CSights wrote:
Currently using doubles, but thanks for reminding me about the number of
decimals that make sense.
By default calculations on the 387 are done by the hardware in 80 bits
precision, but truncated down to 64 (assuming double types) when moved
out of the registers. There are a number of ways to deal with it, or at
least expose it:
-ffloat-store will cause gcc to always move intermediate results out of
registers and into memory, which effectively gets rid of the excess
precision at the cost of a speed hit.
Progress! Now the program output matching blocks are
(O0 -ffloat-store == O1 ffloat-store == O2 ffloat-store) != (O0) != (O1 == O2
== O3) In other words, now the O0 matches 1,2 with the addition
of -ffloat-store, even though it still doesn't match the Ox without
ffloat-store.
Does this suggest to you the mismatching output was due to decimal point
differences rather than other problems (aliasing for example)?
It suggests that you were in fact getting more than 53-bit double
somewhere, and that it's not an aliasing error.
Also, I didn't mention earlier (did I?) that the program's output when
compiled on the Macintosh matched at all optimization levels. (O0 == O1 ==
O2) (Though the output did not match any output from the program compiled on
linux.) Is this possibly b/c the Mac has sse2 (Core 2 Duo) and able to use
those instructions which have more meaningful decimal places?
If you use SSE2, you have no extra precision for -ffloat-store to
suppress. Assuming the machine where you used 387 has SSE2 hardware,
you could set -mfpmath=sse That is the default for 64-bit gcc.

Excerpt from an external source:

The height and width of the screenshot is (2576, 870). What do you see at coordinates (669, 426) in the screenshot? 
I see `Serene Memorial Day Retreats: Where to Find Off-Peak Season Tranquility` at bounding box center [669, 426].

I've tried using floats only in the what I guess is the key calculation
involving the exp(), then casting to double (so that I don't have to modify
all the code to be float), but this doesn't result in matching output between
O1 and O0. Does the compiler do any recasting of float->double double->float
behind the scenes?
The 387 exp() performs all its calculations with extra precision. Then,
if you don't set -ffloat-store, it may never get rounded down. If you
have no SSE2 math library, you will still get 387 exp() even if you set
-mfpmath=sse, but there will be an implicit -ffloat-store in the
conversion of the result to SSE2.